I haven’t had an “I hate Taiwan” moment for a long time. Probably over 2 years. Granted there are still things that bug me but i let them go and never do they bog me down or spoil my attitude about life here. I’ve got on quite well for almost 5 years. I had a pretty typical first year here getting used to things," not understanding Taiwanese culture," etc…
I’ve learned the language, i’m self-sufficient, I don’t rely on local friends to get stuff done for me and overall, i’m rather content.
However, lately I’ve been getting irritated with the constant, running COMMENTARY. the on-going dialogue about everything I do, whether i hear it coming from my landlord who is standing outside my house with her neighbor bellowing “look, they did laundry. See how they hang it. there is a coffee cup on the table.”

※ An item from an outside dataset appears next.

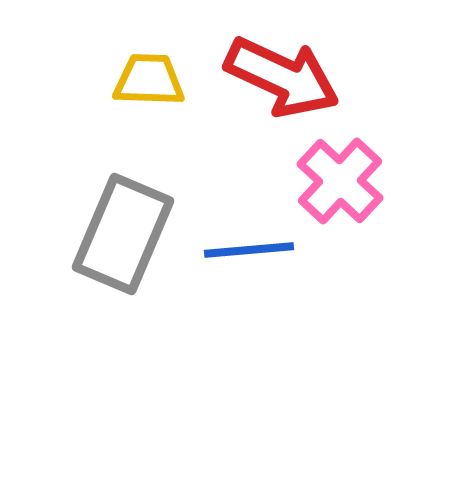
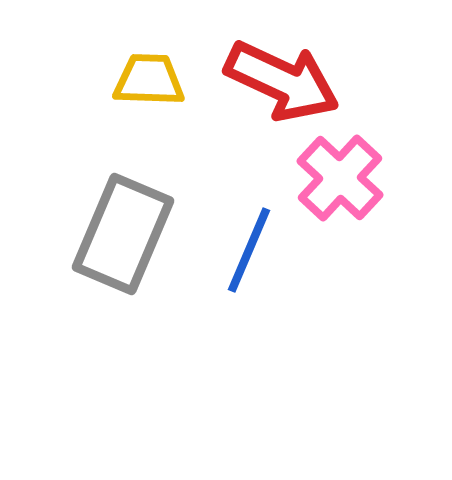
red arrow: moved 4 px down
pink cross: moved 3 px up
blue line: rotated 62 degrees counterclockwise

or walking down the stairs of my building only to get more running commentary from the temple guys. “there’s the foreigner. where is she going? is she going to put on her raincoat?”

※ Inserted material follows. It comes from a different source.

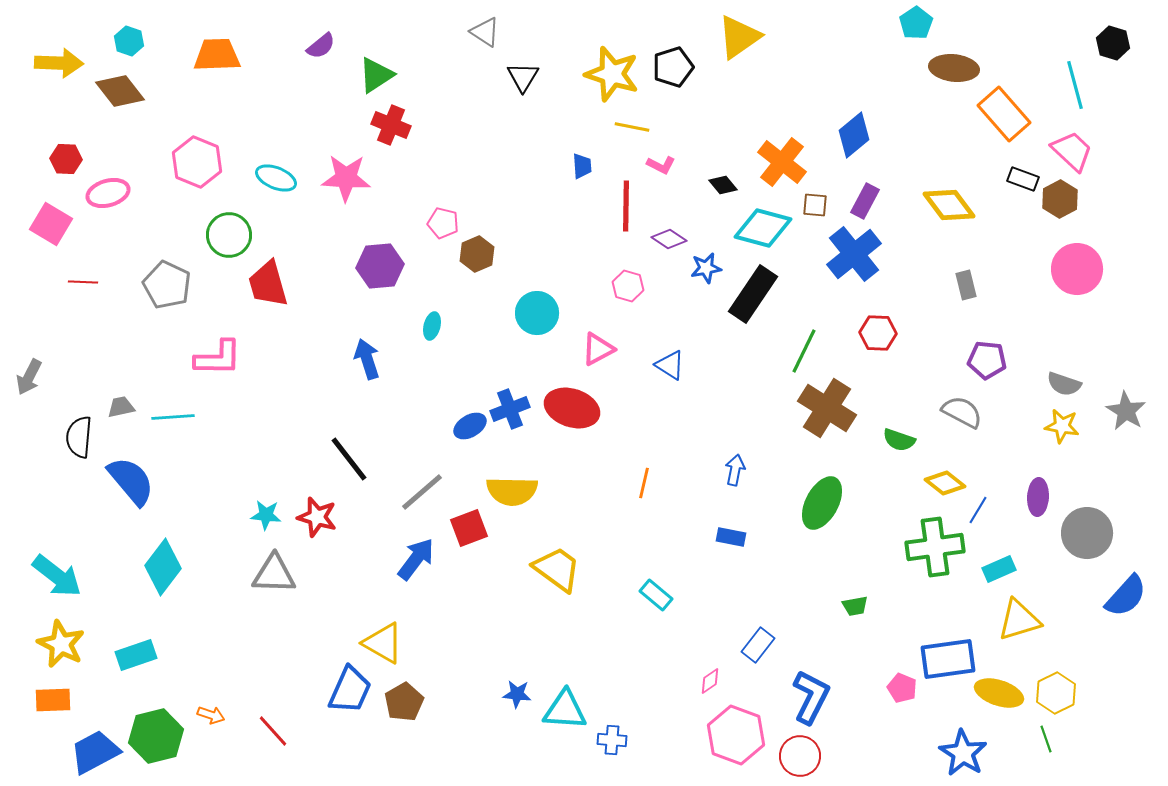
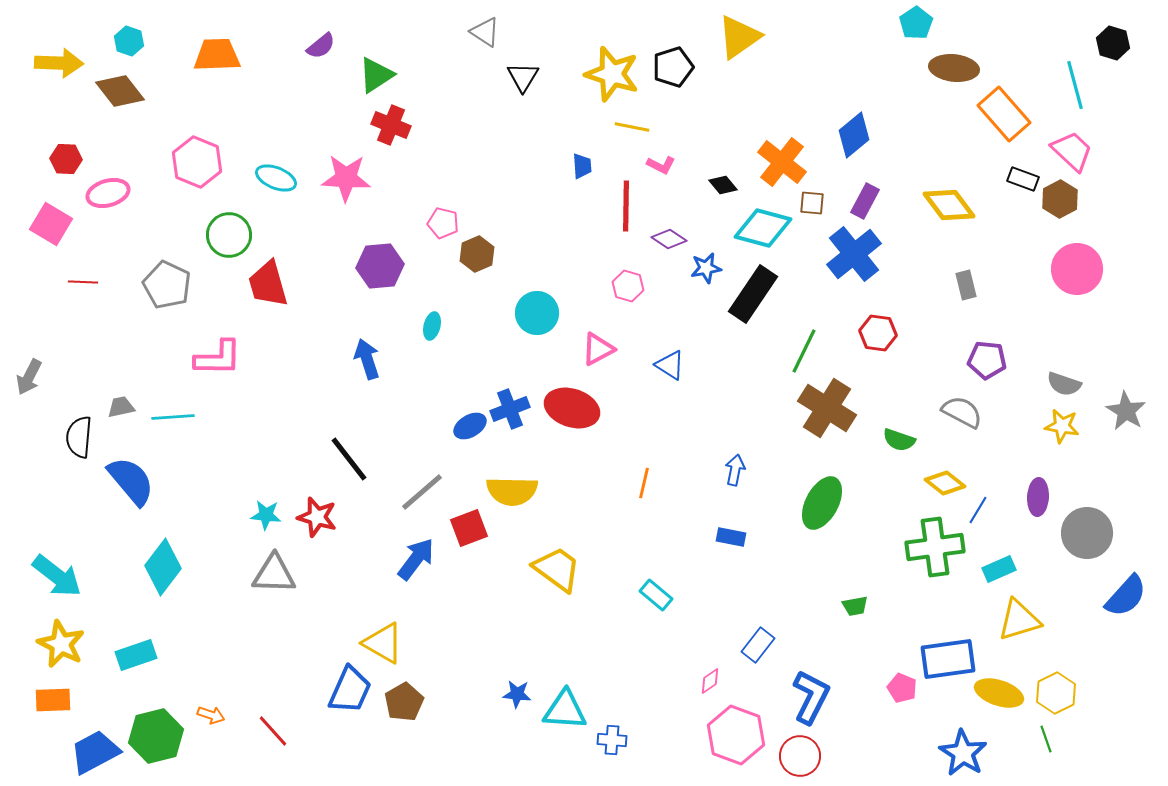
brown square at (815, 205): moved 3 px left, 2 px up
red hexagon at (878, 333): rotated 6 degrees clockwise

For god’s sakes I’ve lived in this building for over a year. Have they not gotten used to seeing me by now? I’m not that different. i work, sleep, eat and shit like everyone else in this world. I don’t need to be noticed and i’m certainly not note-worthy.

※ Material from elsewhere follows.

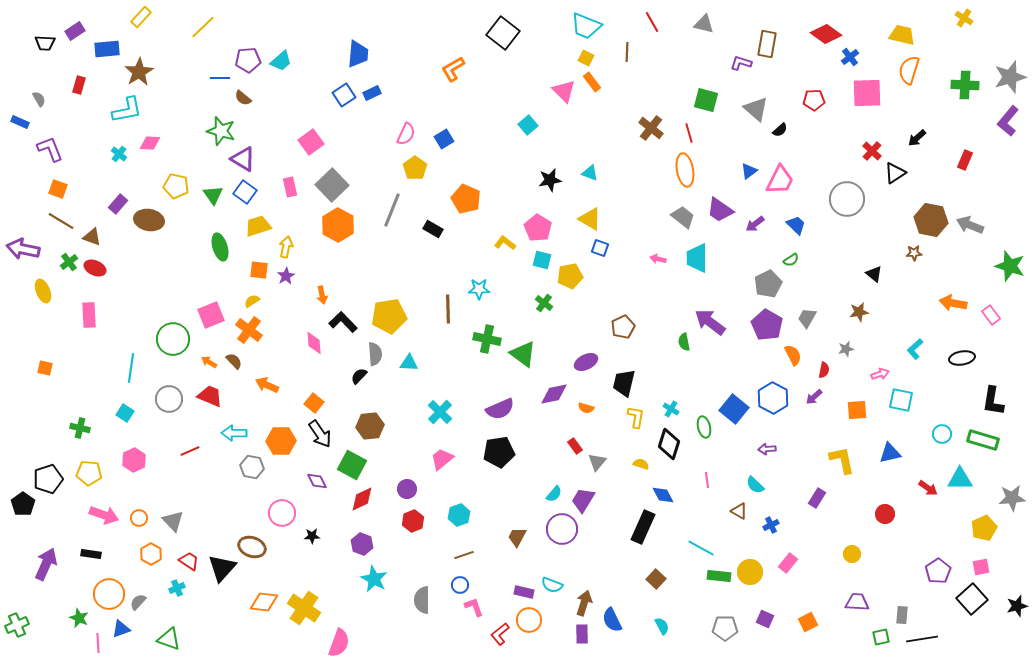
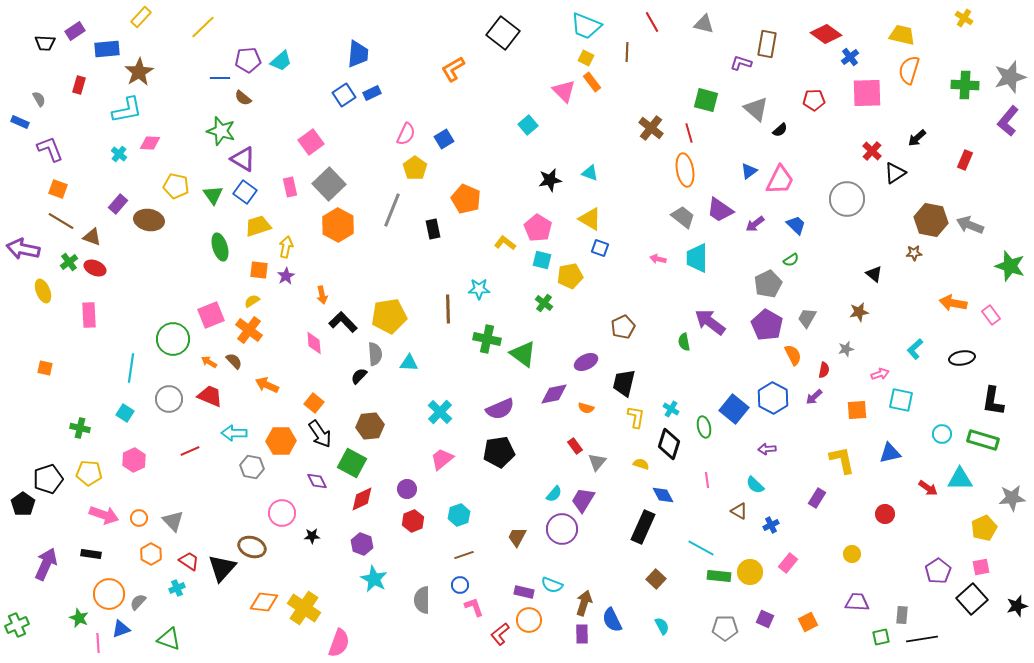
gray square at (332, 185): moved 3 px left, 1 px up
black rectangle at (433, 229): rotated 48 degrees clockwise
green square at (352, 465): moved 2 px up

AND THEN it continues… i get in a cab yesterday and the first thing the guy says to me is I would be a lot prettier if i weren’t so tall. that if only i were around 170 CM’s tall instead of 183… on and on and on it went until he asked me if i have AIDS cause according to him, all foreigners have AIDS… and god forbid what would he do if i cut myself and bled AIDS onto the seat.
…only to get out of the cab at home to get more running commentary by everyone who is not in their respective homes.
what is it? it’s driving me nuts. leave me alone. stop discussing everything i do.